Landscape with a Cottage and Trees (1646) is an oil-on-panel painting by the Dutch Golden Age painter Jacob van Ruisdael. It is in the collection of the Kunsthalle in Hamburg.

The painting shows a landscape near the dunes, with a modest cottage and a derelict shed, amidst dense vegetation. The people do not take centre stage; nature does.

This painting was documented by Hofstede de Groot in 1911, who wrote; "806. LANDSCAPE WITH A COTTAGE. In front of the cottage is a herdsman with cows, pigs, and other animals. To the right is a tree stripped of its bark. On a sheet of water near it are ducks.
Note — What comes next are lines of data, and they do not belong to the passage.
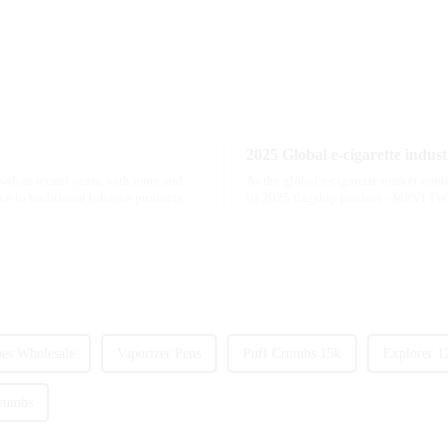
5
wth in recent years, with more and
As the global e-cigarette market con
ve to traditional tobacco products. As
its 2025 flagship product - MRVI TWI
atomization experience wit...
es Wholesale
Vaporizer Pens
Puff Crumbs 15k
Explorer 1
rumbs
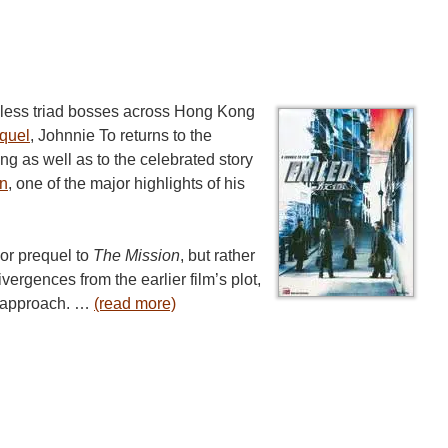
thless triad bosses across Hong Kong
quel
, Johnnie To returns to the
ng as well as to the celebrated story
on
, one of the major highlights of his
 or prequel to
The Mission
, but rather
ivergences from the earlier film’s plot,
c approach. …
(read more)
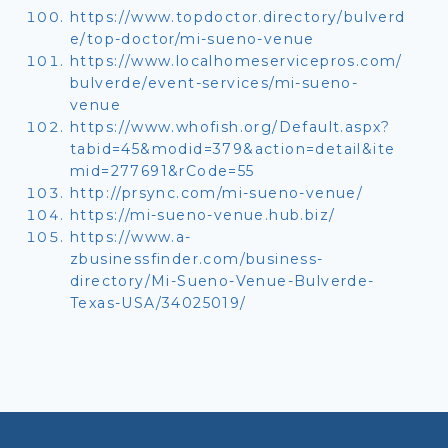
https://www.topdoctor.directory/bulverd
e/top-doctor/mi-sueno-venue
https://www.localhomeservicepros.com/
bulverde/event-services/mi-sueno-
venue
https://www.whofish.org/Default.aspx?
tabid=45&modid=379&action=detail&ite
mid=277691&rCode=55
http://prsync.com/mi-sueno-venue/
https://mi-sueno-venue.hub.biz/
https://www.a-
zbusinessfinder.com/business-
directory/Mi-Sueno-Venue-Bulverde-
Texas-USA/34025019/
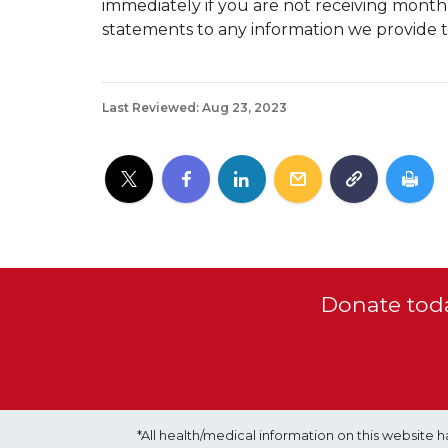
immediately if you are not receiving mont
statements to any information we provide t
Last Reviewed: Aug 23, 2023
Donate toda
*All health/medical information on this websit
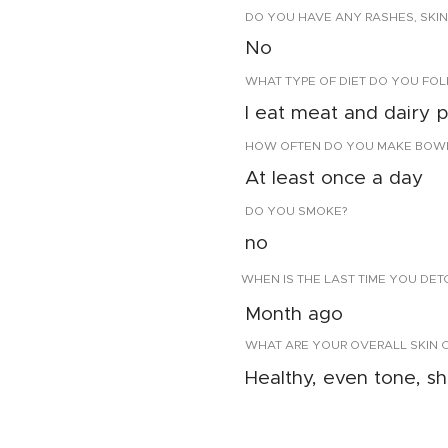
DO YOU HAVE ANY RASHES, SKIN
No
WHAT TYPE OF DIET DO YOU FO
I eat meat and dairy 
HOW OFTEN DO YOU MAKE BOW
At least once a day
DO YOU SMOKE?
no
WHEN IS THE LAST TIME YOU DE
Month ago
WHAT ARE YOUR OVERALL SKIN 
Healthy, even tone, sh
Sunlight falls on the trees in the left distance. The figures, which are highly finished and prominent, are by Berchem. Signed in full, and dated 1646; panel, 281/2 inches by 44 inches. In the collection of J. Amsinck, Hamburg, bequeathed to the Kunsthalle, 1879."

This work is one of the earliest known Ruisdaels. He was only a teenager when he created it.
Art historian Seymour Slive attributes the staffage to the hand of Ruisdael himself, though Hofstede de Groot attributed the staffage to the hand of Nicolaes Berchem. The painting is catalogue number 569 in Slive's 2001 catalogue raisonne of Ruisdael.